Recorded data:

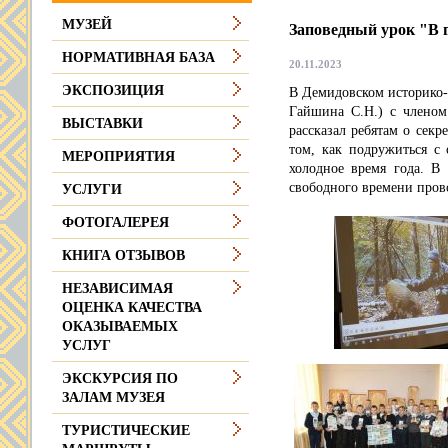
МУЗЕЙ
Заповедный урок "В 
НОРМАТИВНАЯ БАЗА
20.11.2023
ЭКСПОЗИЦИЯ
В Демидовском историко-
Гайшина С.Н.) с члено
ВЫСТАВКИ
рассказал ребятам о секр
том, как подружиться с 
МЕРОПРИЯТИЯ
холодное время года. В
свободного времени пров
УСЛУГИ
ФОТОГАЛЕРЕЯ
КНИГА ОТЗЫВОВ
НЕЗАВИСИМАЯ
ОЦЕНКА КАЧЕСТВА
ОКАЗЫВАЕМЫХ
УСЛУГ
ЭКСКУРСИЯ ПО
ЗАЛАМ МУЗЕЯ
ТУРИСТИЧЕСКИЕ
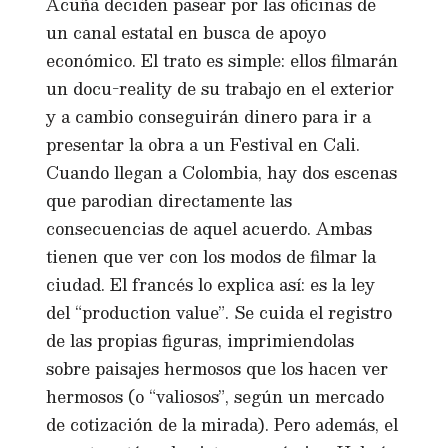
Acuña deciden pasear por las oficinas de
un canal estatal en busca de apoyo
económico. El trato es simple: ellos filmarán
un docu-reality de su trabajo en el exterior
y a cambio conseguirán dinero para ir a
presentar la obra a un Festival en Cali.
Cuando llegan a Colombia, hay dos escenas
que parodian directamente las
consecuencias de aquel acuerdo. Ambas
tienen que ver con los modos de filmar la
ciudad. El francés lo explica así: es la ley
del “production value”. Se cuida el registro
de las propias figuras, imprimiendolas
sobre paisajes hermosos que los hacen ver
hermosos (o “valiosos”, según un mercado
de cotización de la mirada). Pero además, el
---
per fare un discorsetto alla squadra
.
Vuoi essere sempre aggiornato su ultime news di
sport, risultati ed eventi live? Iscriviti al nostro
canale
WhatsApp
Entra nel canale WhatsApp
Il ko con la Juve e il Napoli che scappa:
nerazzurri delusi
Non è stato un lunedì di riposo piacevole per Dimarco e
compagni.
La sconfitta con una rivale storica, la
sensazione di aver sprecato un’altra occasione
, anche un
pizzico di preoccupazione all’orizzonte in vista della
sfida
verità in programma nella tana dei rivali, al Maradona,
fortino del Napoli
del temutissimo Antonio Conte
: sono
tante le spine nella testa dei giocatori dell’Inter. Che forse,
* * *
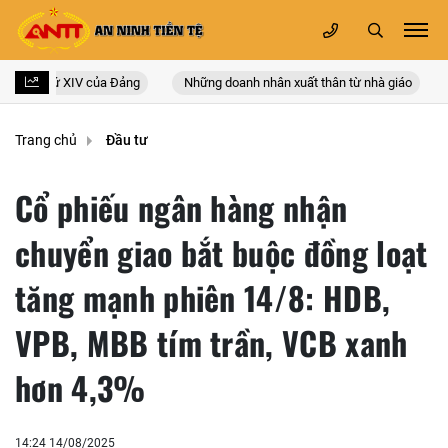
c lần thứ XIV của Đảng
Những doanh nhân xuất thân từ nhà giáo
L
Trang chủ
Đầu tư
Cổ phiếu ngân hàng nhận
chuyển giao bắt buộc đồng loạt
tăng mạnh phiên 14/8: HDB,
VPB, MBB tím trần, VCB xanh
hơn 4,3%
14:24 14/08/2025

Activity: Would you print exactly, and only, the lines of the data above from the line with "Vuoi essere sempre" through the line with "tante le spine", inclusive?

Task solution:
Vuoi essere sempre aggiornato su ultime news di
sport, risultati ed eventi live? Iscriviti al nostro
canale
WhatsApp
Entra nel canale WhatsApp
Il ko con la Juve e il Napoli che scappa:
nerazzurri delusi
Non è stato un lunedì di riposo piacevole per Dimarco e
compagni.
La sconfitta con una rivale storica, la
sensazione di aver sprecato un’altra occasione
, anche un
pizzico di preoccupazione all’orizzonte in vista della
sfida
verità in programma nella tana dei rivali, al Maradona,
fortino del Napoli
del temutissimo Antonio Conte
: sono
tante le spine nella testa dei giocatori dell’Inter. Che forse,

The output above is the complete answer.